ADR-003: Test-Driven Development Approach
Context
Gatekit is a security-critical component that sits between MCP clients and servers. It must:
- Reliably validate and filter potentially malicious requests
- Maintain protocol compliance with MCP specifications
- Handle edge cases and error conditions gracefully
- Support future protocol evolution without regression
- Provide confidence in security guarantees
Given the security-critical nature and the need for robust protocol handling, we need a development approach that ensures comprehensive testing and high code quality.
Decision
We will follow a Test-Driven Development (TDD) approach throughout the project:
# Example TDD cycle for message validation
class TestMessageValidation:
@pytest.mark.asyncio
async def test_valid_request_passes_validation(self):
# Red: Write failing test first
request = {"jsonrpc": "2.0", "method": "ping", "id": 1}
validator = MessageValidator()
result = validator.validate(request) # Validation is synchronous
assert result.is_valid
assert result.errors == []
@pytest.mark.asyncio
async def test_missing_jsonrpc_fails_validation(self):
# Red: Write failing test
request = {"method": "ping", "id": 1} # Missing jsonrpc
validator = MessageValidator()
result = validator.validate(request) # Validation is synchronous
assert not result.is_valid
assert "jsonrpc field required" in result.errors
Key Principles
- Red-Green-Refactor Cycle: Write test → Make it pass → Improve code
- Test First: No production code without a failing test
- Comprehensive Coverage: Test happy path, edge cases, and error conditions
- Fast Feedback: Tests run quickly and provide immediate feedback
- Living Documentation: Tests serve as executable specifications
Alternatives Considered
Alternative 1: Traditional Test-After Development
# Write implementation first, then add tests
def implement_feature():
# Build the feature
pass
def test_feature():
# Test the built feature
pass
- Pros: Faster initial development, familiar approach
- Cons: Often leads to untestable code, missing edge cases, lower coverage
Alternative 2: Behavior-Driven Development (BDD)

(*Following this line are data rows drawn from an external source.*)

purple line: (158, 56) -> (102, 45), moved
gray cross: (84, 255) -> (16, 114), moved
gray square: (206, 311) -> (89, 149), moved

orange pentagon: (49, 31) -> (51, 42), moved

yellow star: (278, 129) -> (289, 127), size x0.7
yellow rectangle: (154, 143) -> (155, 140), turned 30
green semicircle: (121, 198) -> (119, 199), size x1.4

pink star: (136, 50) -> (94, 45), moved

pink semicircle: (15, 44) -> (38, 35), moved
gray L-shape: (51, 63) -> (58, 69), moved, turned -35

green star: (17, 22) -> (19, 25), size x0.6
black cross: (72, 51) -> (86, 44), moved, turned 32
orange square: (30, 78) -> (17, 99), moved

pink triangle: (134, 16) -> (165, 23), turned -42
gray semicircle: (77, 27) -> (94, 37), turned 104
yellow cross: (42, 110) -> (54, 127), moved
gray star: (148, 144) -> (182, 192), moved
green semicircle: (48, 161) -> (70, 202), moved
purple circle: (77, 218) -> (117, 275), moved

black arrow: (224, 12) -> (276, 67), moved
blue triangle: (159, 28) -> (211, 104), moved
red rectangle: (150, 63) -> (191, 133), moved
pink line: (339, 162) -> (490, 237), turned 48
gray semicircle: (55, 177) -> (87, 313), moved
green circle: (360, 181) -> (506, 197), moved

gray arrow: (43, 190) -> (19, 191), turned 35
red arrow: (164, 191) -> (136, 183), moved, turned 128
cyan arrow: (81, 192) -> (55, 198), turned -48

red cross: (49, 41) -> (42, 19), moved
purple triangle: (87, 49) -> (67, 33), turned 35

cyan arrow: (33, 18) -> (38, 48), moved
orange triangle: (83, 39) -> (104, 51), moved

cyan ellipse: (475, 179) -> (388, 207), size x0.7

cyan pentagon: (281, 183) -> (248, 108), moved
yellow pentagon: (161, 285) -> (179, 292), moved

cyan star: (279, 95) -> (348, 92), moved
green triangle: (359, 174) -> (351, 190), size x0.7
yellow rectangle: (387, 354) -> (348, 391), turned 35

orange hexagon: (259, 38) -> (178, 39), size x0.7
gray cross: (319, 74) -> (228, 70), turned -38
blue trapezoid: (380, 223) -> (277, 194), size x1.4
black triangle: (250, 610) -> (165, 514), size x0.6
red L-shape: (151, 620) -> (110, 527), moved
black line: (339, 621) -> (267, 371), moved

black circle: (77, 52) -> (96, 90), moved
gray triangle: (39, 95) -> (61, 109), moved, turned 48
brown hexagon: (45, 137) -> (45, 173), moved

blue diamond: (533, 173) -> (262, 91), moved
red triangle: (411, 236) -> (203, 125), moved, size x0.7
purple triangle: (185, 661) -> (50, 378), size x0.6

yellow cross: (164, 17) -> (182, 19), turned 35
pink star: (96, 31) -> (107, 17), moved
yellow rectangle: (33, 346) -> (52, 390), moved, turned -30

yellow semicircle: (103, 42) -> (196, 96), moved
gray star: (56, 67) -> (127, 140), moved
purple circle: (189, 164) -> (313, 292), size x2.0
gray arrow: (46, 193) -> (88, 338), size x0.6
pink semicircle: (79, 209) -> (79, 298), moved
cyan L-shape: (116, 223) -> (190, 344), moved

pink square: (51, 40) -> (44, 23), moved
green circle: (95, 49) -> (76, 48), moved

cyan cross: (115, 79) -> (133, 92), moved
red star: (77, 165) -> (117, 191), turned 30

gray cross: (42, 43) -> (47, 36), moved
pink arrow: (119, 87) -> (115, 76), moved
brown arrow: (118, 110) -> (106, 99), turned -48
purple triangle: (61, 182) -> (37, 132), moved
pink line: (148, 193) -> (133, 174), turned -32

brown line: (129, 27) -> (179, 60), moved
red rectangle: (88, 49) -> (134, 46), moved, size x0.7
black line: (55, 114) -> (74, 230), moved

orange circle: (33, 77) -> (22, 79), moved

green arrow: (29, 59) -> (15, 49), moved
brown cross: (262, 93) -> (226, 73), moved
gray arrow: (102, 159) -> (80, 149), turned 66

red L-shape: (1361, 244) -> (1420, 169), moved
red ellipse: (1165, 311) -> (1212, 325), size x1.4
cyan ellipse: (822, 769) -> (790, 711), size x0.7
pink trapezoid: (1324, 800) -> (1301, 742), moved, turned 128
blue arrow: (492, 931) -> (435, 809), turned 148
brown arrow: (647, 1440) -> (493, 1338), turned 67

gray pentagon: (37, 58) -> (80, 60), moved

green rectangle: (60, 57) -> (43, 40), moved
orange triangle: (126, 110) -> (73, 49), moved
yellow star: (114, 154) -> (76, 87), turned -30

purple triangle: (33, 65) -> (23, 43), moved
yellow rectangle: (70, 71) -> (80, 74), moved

# Feature: Message Validation
# Scenario: Valid message passes validation
# Given a valid JSON-RPC message
# When validation is performed
# Then the message should be accepted
- Pros: Business-readable specifications, stakeholder involvement
- Cons: Additional tooling complexity, overkill for technical components
Alternative 3: Property-Based Testing Only
@given(st.dictionaries(st.text(), st.text()))
def test_message_validation(message):
# Generate random inputs and test properties
result = validate(message)
assert isinstance(result, ValidationResult)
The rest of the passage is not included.